Difference between Union and Structure in C

It is very important to understand the difference between structure and union because it is the one and the only thing that differs both of them from each other. Let’s see a Program before going into the theory part.

Program

#include<stdio.h>
struct Item1
{
int numeric;
char alpha[20];
float decimal;
};
union Item2
{
int numeric;
char alpha[20];
float decimal;
};
int main()
{
struct Item1 X;
union Item2 Y;
printf("size of structure =%d\n",sizeof(X));
printf("size of union =%d\n",sizeof(Y));
return 0;
}

 

Output

Explanation

The above program output shows the difference between structure and union, i.e., their sizes.

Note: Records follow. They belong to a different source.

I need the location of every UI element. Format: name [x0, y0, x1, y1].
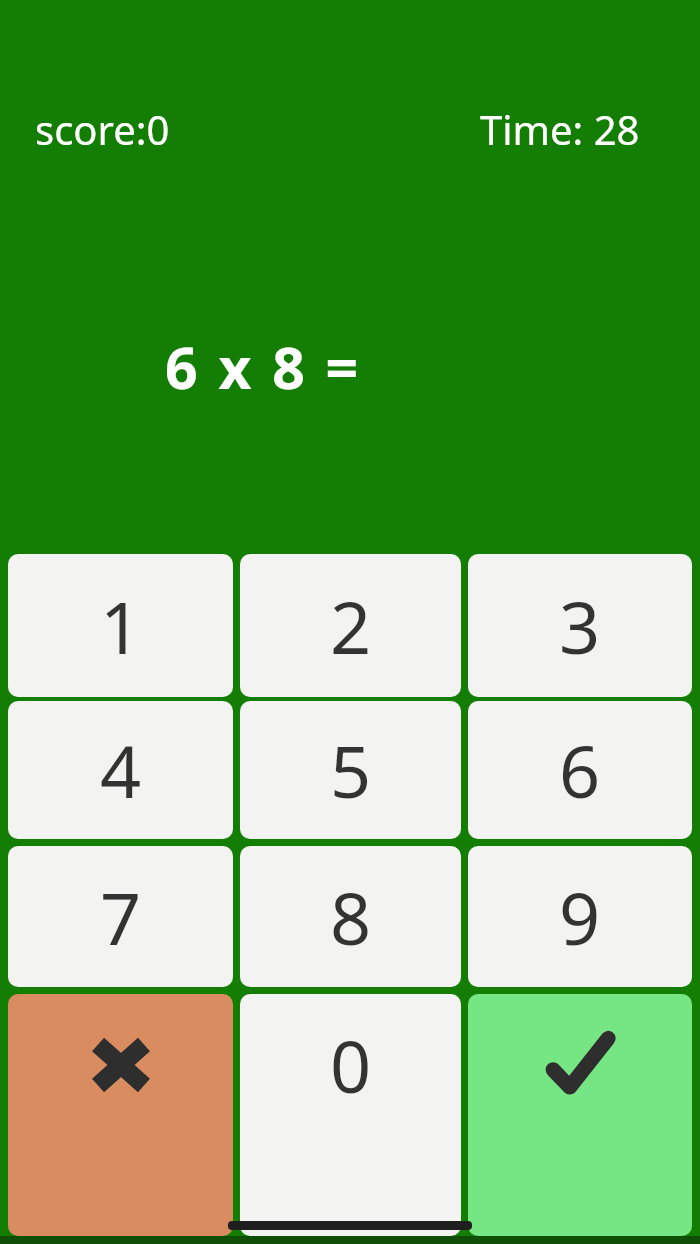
button[interactable] — [8, 994, 233, 1236]
button[interactable]: 0 — [240, 994, 461, 1236]
button[interactable]: 7 — [8, 846, 233, 987]
staticText: 8 — [330, 868, 372, 966]
staticText: 5 — [330, 721, 372, 819]
staticText: 4 — [100, 721, 142, 819]
staticText: 7 — [100, 868, 142, 966]
staticText: Time: 28 — [480, 102, 640, 156]
button[interactable]: 9 — [468, 846, 692, 987]
button[interactable]: 3 — [468, 554, 692, 697]
button[interactable]: 4 — [8, 701, 233, 839]
staticText: score:0 — [35, 102, 170, 156]
staticText: 6 x 8 = — [165, 328, 362, 406]
staticText: 3 — [559, 577, 601, 675]
button[interactable]: 5 — [240, 701, 461, 839]
staticText: 2 — [330, 577, 372, 675]
button[interactable] — [468, 994, 692, 1236]
button[interactable]: 8 — [240, 846, 461, 987]
staticText: 0 — [330, 1016, 372, 1114]
button[interactable]: 2 — [240, 554, 461, 697]
button[interactable]: 6 — [468, 701, 692, 839]
staticText: 6 — [559, 721, 601, 819]
staticText: 1 — [100, 577, 142, 675]
button[interactable]: 1 — [8, 554, 233, 697]
staticText: 9 — [559, 868, 601, 966]
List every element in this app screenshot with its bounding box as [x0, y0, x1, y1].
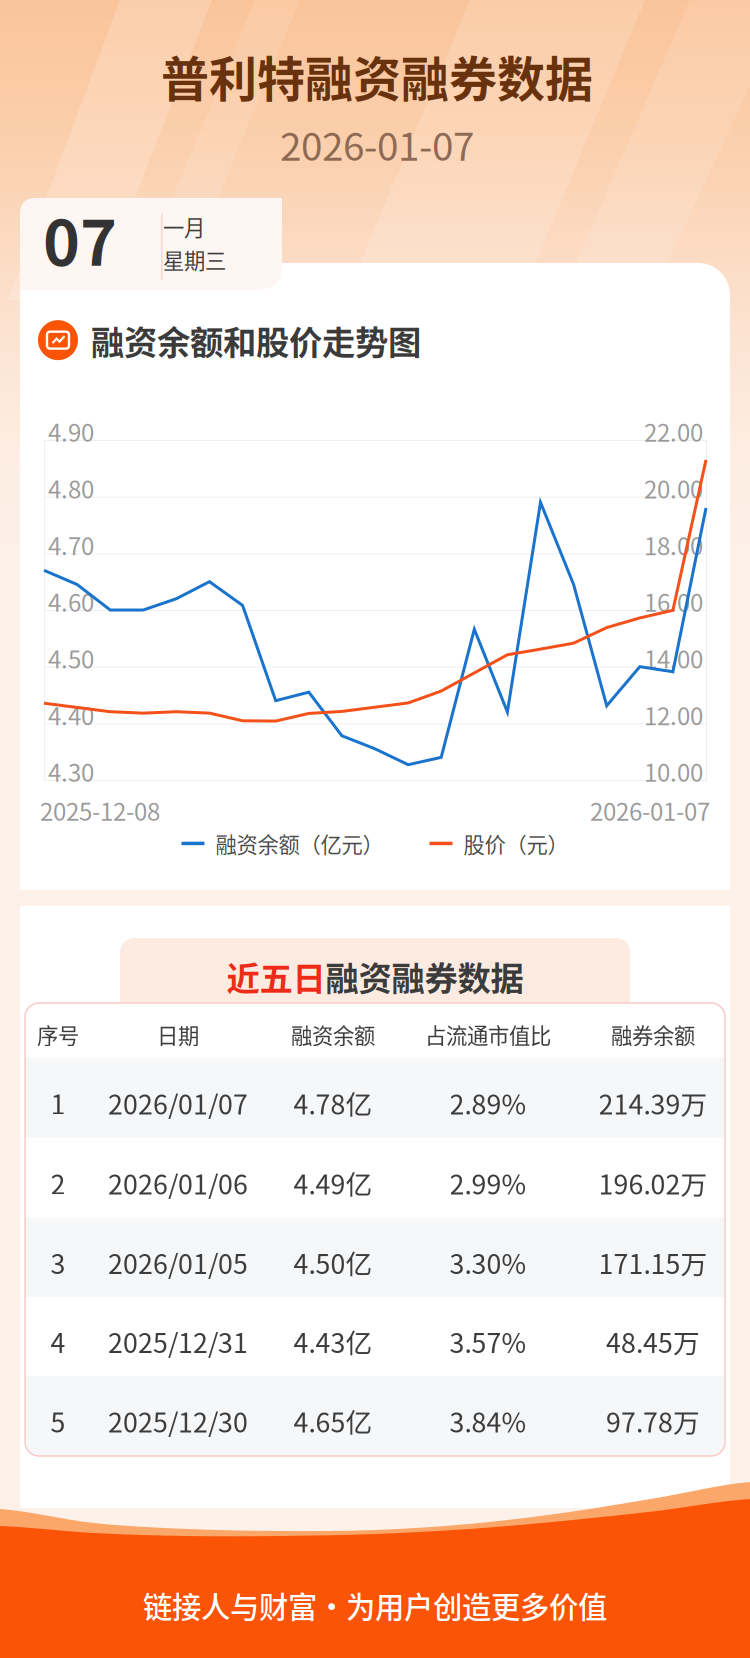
staticText: 4.90: [48, 414, 94, 449]
staticText: 4.65亿: [294, 1402, 372, 1440]
staticText: 近五日: [226, 952, 326, 1000]
staticText: 12.00: [644, 697, 703, 732]
staticText: 3.84%: [450, 1402, 526, 1440]
staticText: 48.45万: [606, 1322, 700, 1361]
staticText: 2026-01-07: [280, 116, 474, 172]
staticText: 占流通市值比: [425, 1019, 551, 1050]
staticText: 4.43亿: [294, 1322, 372, 1361]
staticText: 97.78万: [606, 1402, 700, 1440]
staticText: 10.00: [644, 754, 703, 789]
staticText: 4.49亿: [294, 1164, 372, 1202]
staticText: 14.00: [644, 641, 703, 676]
staticText: 2026/01/06: [108, 1164, 248, 1202]
staticText: 2026/01/05: [108, 1243, 248, 1282]
staticText: 5: [50, 1402, 66, 1440]
staticText: 2026-01-07: [590, 793, 710, 828]
staticText: 星期三: [163, 244, 226, 275]
staticText: 2: [50, 1164, 66, 1202]
staticText: 2025-12-08: [40, 793, 160, 828]
staticText: 20.00: [644, 471, 703, 506]
staticText: 3.30%: [450, 1243, 526, 1282]
staticText: 18.00: [644, 527, 703, 562]
staticText: 序号: [37, 1019, 79, 1050]
staticText: 2.89%: [450, 1084, 526, 1122]
staticText: 1: [50, 1084, 66, 1122]
staticText: 4: [50, 1322, 66, 1361]
staticText: 股价（元）: [464, 828, 568, 859]
staticText: 4.40: [48, 697, 94, 732]
staticText: 2.99%: [450, 1164, 526, 1202]
staticText: 171.15万: [598, 1243, 708, 1282]
staticText: 日期: [157, 1019, 199, 1050]
staticText: 融资融券数据: [326, 952, 524, 1000]
staticText: 融资余额（亿元）: [216, 828, 384, 859]
staticText: 4.30: [48, 754, 94, 789]
staticText: 融券余额: [611, 1019, 695, 1050]
staticText: 2025/12/31: [108, 1322, 248, 1361]
staticText: 链接人与财富·为用户创造更多价值: [143, 1584, 607, 1626]
staticText: 融资余额: [291, 1019, 375, 1050]
staticText: 3: [50, 1243, 66, 1282]
staticText: 196.02万: [598, 1164, 708, 1202]
staticText: 3.57%: [450, 1322, 526, 1361]
staticText: 4.50: [48, 641, 94, 676]
staticText: 一月: [163, 211, 205, 242]
staticText: 4.60: [48, 584, 94, 619]
staticText: 07: [43, 193, 117, 284]
staticText: 2026/01/07: [108, 1084, 248, 1122]
staticText: 2025/12/30: [108, 1402, 248, 1440]
staticText: 22.00: [644, 414, 703, 449]
staticText: 4.50亿: [294, 1243, 372, 1282]
staticText: 融资余额和股价走势图: [91, 316, 421, 364]
staticText: 214.39万: [598, 1084, 708, 1122]
staticText: 普利特融资融券数据: [161, 41, 593, 110]
staticText: 4.78亿: [294, 1084, 372, 1122]
staticText: 16.00: [644, 584, 703, 619]
staticText: 4.80: [48, 471, 94, 506]
staticText: 4.70: [48, 527, 94, 562]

In the Program written above, members of both structure and union are the same, but the size of the structure we obtained is 28, and the size of the union we obtained is 20.

In the structure, the sum of the memory sizes of all its members is the amount of memory required to store it. Three members of the structure are numeric, alpha, and decimal. Since numeric and decimal are of type ‘int’ and ‘float’ respectively thus, their size is 4 bytes each, alpha is of type ‘char’ with array size 20, and thus its size becomes 20.

Therefore, the sum of the members’ sizes is 4+4+20=28 bytes.

In union, the memory size will equal the member’s size occupying the maximum space in the memory. We have 3 members of the union that are numeric, alpha, and decimal of type int, char, and float, respectively. Since the size of numeric and decimal is 4 bytes each and the alpha size is 20 bytes (20* size of char=20*1=20).

Therefore, the space occupied by the union is 20 bytes.

Memory allocated to structure:

Memory allocated to union:

Thus, we can access only one union member at a time because there is only one memory block allocated to the union of the size equal to the maximum size of its member. As a result, we can use only one union member at a time.

Rest all the other members will contain some garbage value.

On the other hand, there is no such limitation of accessing one member at a time.

Different memory spaces are allocated to each member of the structure. Thus, we can access all the members simultaneously.